Asian Online Recipes (Vegetables Guide)
Guide to Vegatables

Swiss Chard

Swiss Chard

Swiss chard is one of those vegetables that needs plenty of water when growing, which explains why it is a popular garden vegetable in many places which have a high rainfall. Gardeners are very fond of Swiss chard, not only because it is delicious to eat but also because it is so very striking.

Swiss chard is often likened to spinach. The leaves have similarities, although they are not related and chard is on an altogether larger scale. Swiss chard leaves are large and fleshy with distinctive white ribs, and the flavor is stronger and more robust than spinach. It is popular in France where it is baked with rice, eggs and milk in tians, and cooked in a celebrated pastry from Nice - tourte de blettes - which is a sweet tart filled with raisins, pinenuts, apples and Swiss chard bound together with eggs. It is also often combined with eggs in frittatas and tortillas.
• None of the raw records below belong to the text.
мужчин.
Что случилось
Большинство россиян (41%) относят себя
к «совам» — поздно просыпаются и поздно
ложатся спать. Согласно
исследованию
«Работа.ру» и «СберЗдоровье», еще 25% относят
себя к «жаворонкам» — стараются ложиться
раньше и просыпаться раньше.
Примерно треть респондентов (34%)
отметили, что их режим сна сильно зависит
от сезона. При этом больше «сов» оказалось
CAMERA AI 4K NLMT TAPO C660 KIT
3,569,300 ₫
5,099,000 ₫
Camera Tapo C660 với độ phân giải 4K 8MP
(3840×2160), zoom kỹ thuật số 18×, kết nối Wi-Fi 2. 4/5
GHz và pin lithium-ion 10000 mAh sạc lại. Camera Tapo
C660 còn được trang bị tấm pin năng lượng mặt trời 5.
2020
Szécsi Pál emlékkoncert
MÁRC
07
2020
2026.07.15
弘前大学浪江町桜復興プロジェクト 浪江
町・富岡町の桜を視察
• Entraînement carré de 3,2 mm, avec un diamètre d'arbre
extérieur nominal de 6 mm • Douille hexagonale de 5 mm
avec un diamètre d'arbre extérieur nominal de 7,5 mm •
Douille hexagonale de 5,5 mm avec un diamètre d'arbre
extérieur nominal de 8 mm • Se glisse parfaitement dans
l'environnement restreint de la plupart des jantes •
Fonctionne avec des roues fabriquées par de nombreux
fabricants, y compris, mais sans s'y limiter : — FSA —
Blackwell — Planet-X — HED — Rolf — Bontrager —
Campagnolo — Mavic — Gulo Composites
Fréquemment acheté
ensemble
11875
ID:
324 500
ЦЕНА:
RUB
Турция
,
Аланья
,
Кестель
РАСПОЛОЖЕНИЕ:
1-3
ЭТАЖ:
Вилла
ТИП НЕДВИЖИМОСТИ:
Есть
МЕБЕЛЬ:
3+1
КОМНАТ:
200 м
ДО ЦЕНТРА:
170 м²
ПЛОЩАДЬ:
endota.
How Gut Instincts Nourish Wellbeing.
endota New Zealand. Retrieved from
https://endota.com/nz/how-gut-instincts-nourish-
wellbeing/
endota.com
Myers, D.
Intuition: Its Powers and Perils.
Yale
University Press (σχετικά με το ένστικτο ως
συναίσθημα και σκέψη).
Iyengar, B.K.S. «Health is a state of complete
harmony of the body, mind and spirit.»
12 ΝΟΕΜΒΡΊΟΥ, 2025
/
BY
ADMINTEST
Swiss chard is a member of the beet family and is called by several names on this theme, including seakale beet and spinach beet. Ruby or rhubarb chard has striking red ribs and leaf beet is often cultivated as a decorative plant, but they both have the same flavor, and unlike sugar beet and beetroot, they are cultivated only for their leaves.

Buying and Storing : Heads of chard should be fresh and bright green. Avoid those with withered leaves or flabby stems. It keeps better than spinach but should be eaten within a couple of days.

Preparing : Some people buy or grow chard for the white stems alone and discard the leaves, but this is a waste of a delicious vegetable. The leaf needs to be separated from the ribs, and this can be done roughly with a sharp knife or more precisely using scissors. The ribs can then be sliced. Either shred the leaves, or blanch them and use them to wrap little parcels of fragrant rice or other food. If the chard is young and small, the ribs do not need to be removed.

Cooking : For pies, frittatas and gratins, the leaves and ribs can be cooked together. Gently saute the ribs in butter and oil and then add the leaves a minute or so later. Alternatively, the ribs can be simmered in a little water until tender and the leaves added a few minutes later or steamed over the top.